I do want to say something, though, in relationship to the statement that “the whole thing got started by a bunch of white man college students.” This whole thing did not get started by a bunch of white man college students. This thing got started when Picture the Homeless started doing empty housing counts. This thing got started when people started skillshares and free schools. This thing got started when Domestic Workers United labored for 9 years to get their bills passed. This thing got started because popular education around economics has been happening on the ground floor for a long time. It’s possible that a few white dudes were the first to sit down on Wall St with marker-scrawled signs (I remain doubtful about origin stories that begin with white man college students, but its not outside the realm of possibility), but they were not the progenitors or the generators of this groundswell. They did not lay the foundation. They did not sit for long hours in each others rooms while family members died from lack of access to adequate healthcare. They did not sit outside in sorrow and protest when the police falsely arrested people at the SRLP anniversary party.

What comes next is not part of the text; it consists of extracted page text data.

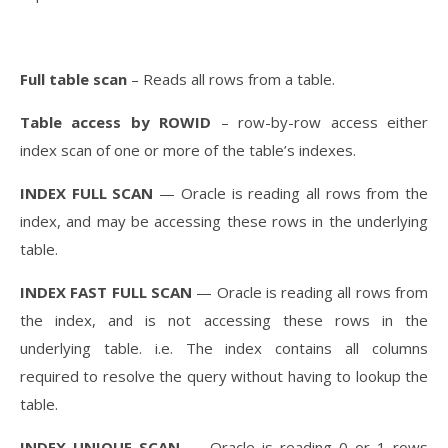
Full table scan
– Reads all rows from a table.
Table access by ROWID
– row-by-row access either
index scan of one or more of the table’s indexes.
INDEX FULL SCAN
— Oracle is reading all rows from the
index, and may be accessing these rows in the underlying
table.
INDEX FAST FULL SCAN
— Oracle is reading all rows from
the index, and is not accessing these rows in the
underlying table. i.e. The index contains all columns
required to resolve the query without having to lookup the
table.
INDEX UNIQUE SCAN
— Oracle is reading 0 or 1 rows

They did not do the hours of community organizing training that felt boring sometimes. They did not spit and fight to have gender-based violence and intimate partner violence be taken as seriously as the possibility of a military draft. They did not lay down on the tracks to prevent their union from losing longshoreman jobs that were absolutely necessary to the survival of their rural community. They did not dance hard, covered in glitter and praise, loving each other despite every cultural message about how their perverse bodies didn’t deserve glory and tenderness. They did not take the conversation about money and power to their mosques and synagogues and churches and other worshipping communities.

We did, though. And I think that’s why we run this, and not them, and why it’s good.

Comment by honeyandlocusts

A+++ well said on all points.

Comment by arielariel

For me, other than the use of the word “hate”, this is right on!